C’est la seule alternative pour nous et pour nos enfants, pour pouvoir regarder demain «l’Algérie vue de près », sans gêne et sans sentiment de honte d’être nous-mêmes…
A. U. L.
Notes :
(1) A Timimoun, des ‘’riches commerçants du Nord’’ achètent des parcelles dans la palmeraie, abattent des palmiers, bétonnent les sols et construisent dessus des maisons-bunkers de béton, avec des murs de 4 mètres de haut, mettent des gardes armés et… probablement demain des systèmes de tir automatique, comme en Afrique du Sud.
(2) Film documentaire «L’Algérie vue du ciel » de Yann Arthus-Bertrand et Yazid Tizi, 2015.
(3) Mises en scène et maquillage par des campagnes de nettoyage et de peinture : lors de la visite de la reine Elizabeth II en Algérie en octobre 1980, sous Chadli Bendjedid, la Mairie d’Alger avait repeint la moitié de la toiture de la gare maritime d’Alger. Seulement le côté visible depuis la mer, car la reine Elizabeth arrivait par mer, sur son yacht !
Aussi, les arrachages et destructions par la police algérienne du linge qui sèche sur les balcons des villes sont à mettre sur le compte des mises en scènes d’autoritarisme, révoltantes et improductives.

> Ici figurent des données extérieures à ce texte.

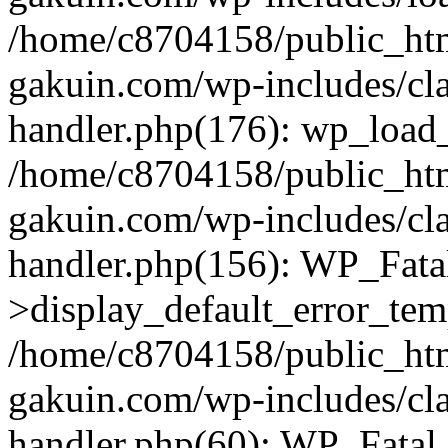
/home/c8704158/public_ht
gakuin.com/wp-includes/cla
handler.php(176): wp_load_
/home/c8704158/public_ht
gakuin.com/wp-includes/cla
handler.php(156): WP_Fata
>display_default_error_tem
/home/c8704158/public_ht
gakuin.com/wp-includes/cla
handler.php(60): WP_Fatal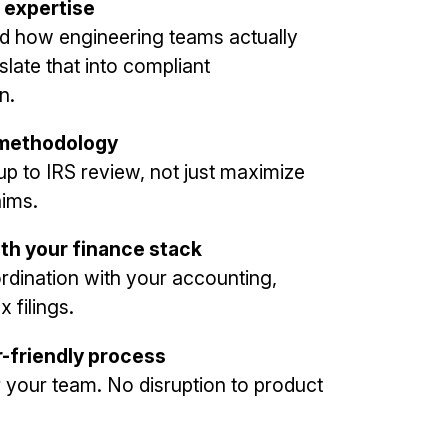
 expertise
d how engineering teams actually
late that into compliant
n.
 methodology
 up to IRS review, not just maximize
aims.
ith your finance stack
dination with your accounting,
x filings.
r-friendly process
or your team. No disruption to product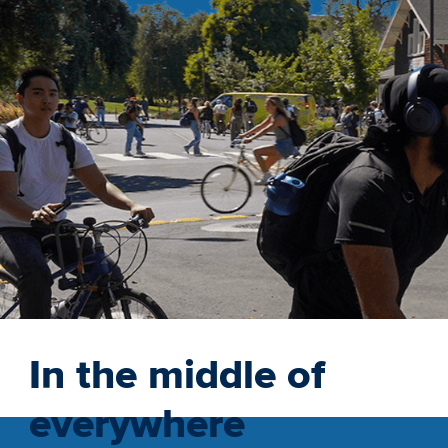
In the middle of
everywhere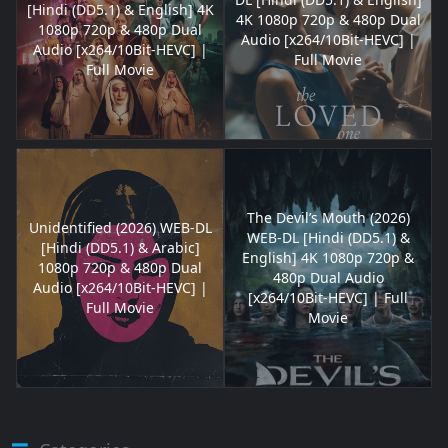
[Hindi (DD5.1) & English] 4K
4K 1080p 720p & 480p Dual
1080p 720p & 480p Dual
Audio [x264/10Bit-HEVC] |
Audio [x264/10Bit-HEVC] |
Full Movie
Full Movie
The Devil’s Mouth (2026)
Unidentified (2026) WEB-DL
WEB-DL [Hindi (DD5.1) &
[Hindi (DD5.1) & Arabic]
English] 4K 1080p 720p &
1080p 720p & 480p Dual
480p Dual Audio
Audio [x264/10Bit-HEVC] |
[x264/10Bit-HEVC] | Full
Full Movie
Movie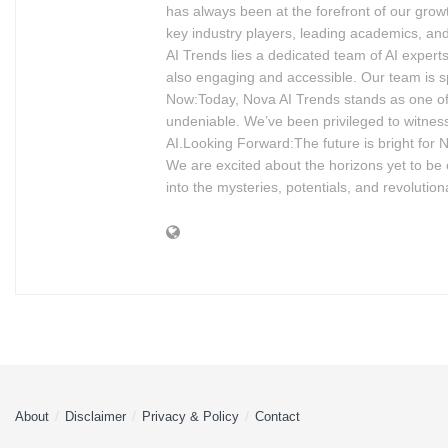
has always been at the forefront of our grow
key industry players, leading academics, and
AI Trends lies a dedicated team of AI experts
also engaging and accessible. Our team is s
Now:Today, Nova AI Trends stands as one of 
undeniable. We’ve been privileged to witness
AI.Looking Forward:The future is bright for 
We are excited about the horizons yet to be ex
into the mysteries, potentials, and revolution
About
Disclaimer
Privacy & Policy
Contact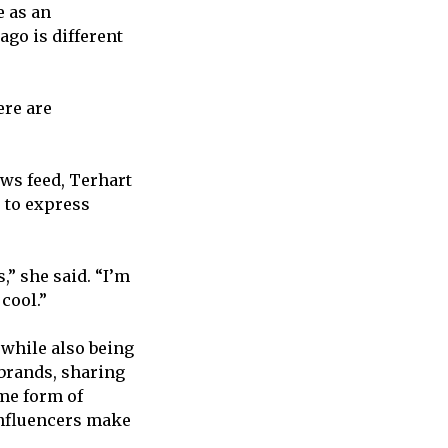
e as an
ago is different
ere are
ws feed, Terhart
 to express
,” she said. “I’m
cool.”
 while also being
 brands, sharing
me form of
influencers make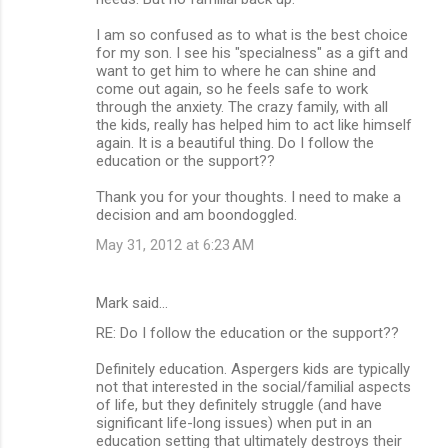
I am so confused as to what is the best choice
for my son. I see his "specialness" as a gift and
want to get him to where he can shine and
come out again, so he feels safe to work
through the anxiety. The crazy family, with all
the kids, really has helped him to act like himself
again. It is a beautiful thing. Do I follow the
education or the support??
Thank you for your thoughts. I need to make a
decision and am boondoggled.
May 31, 2012 at 6:23 AM
Mark said…
RE: Do I follow the education or the support??
Definitely education. Aspergers kids are typically
not that interested in the social/familial aspects
of life, but they definitely struggle (and have
significant life-long issues) when put in an
education setting that ultimately destroys their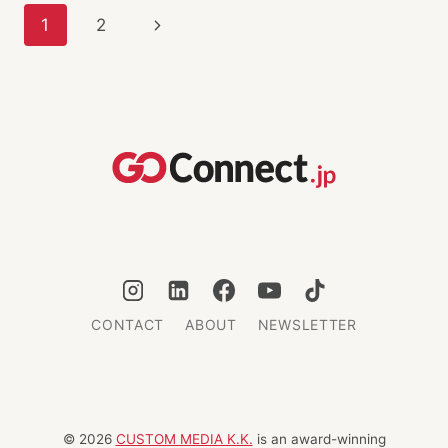
INNOVATION
Page
Next
1
2
navigation
Page
CONTACT
ABOUT
NEWSLETTER
© 2026
CUSTOM MEDIA K.K.
is an award-winning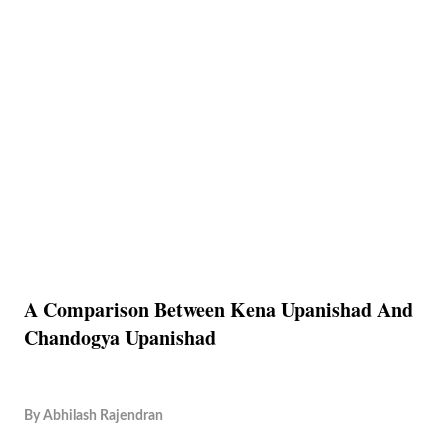
A Comparison Between Kena Upanishad And
Chandogya Upanishad
By
Abhilash Rajendran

(4) Dans l’étude « Droit des terres et intégration rurale », le sociologue Jacques Berque retrouve une certaine objectivité et un esprit critique qui contrastent avec son alignement arabo-islamique. Sa théorie de « la bédouinité définitive » est alors battue en brèche par les faits. Il s’étonne par conséquent de retrouver le Maghreb Berbère permanent, sans guillemets, égal à lui-même, sous le vernis de la cité islamique et du pseudo-bédouinisme arabe, indistinctement en zones berbérophones et en zones arabophones. Ainsi, à propos de l’organisation écologique de l’espace par les villages et tribus d’Afrique du Nord, et du concept de « région naturelle », il écrit : « Que dire si ce n’est là la survivance d’un droit originel, d’un droit lié au sol et qui a traversé imperturbablement toutes les invasions et toutes les réglementations qu’a connues ce pays depuis des millénaires […] c’est à des faits de ce genre qu’il faut sans doute ramener le concept de “région naturelle“ au Maghreb ». (« Maghreb Histoire et Société », J. Berque, éd. SNED, Alger 1974, p.99).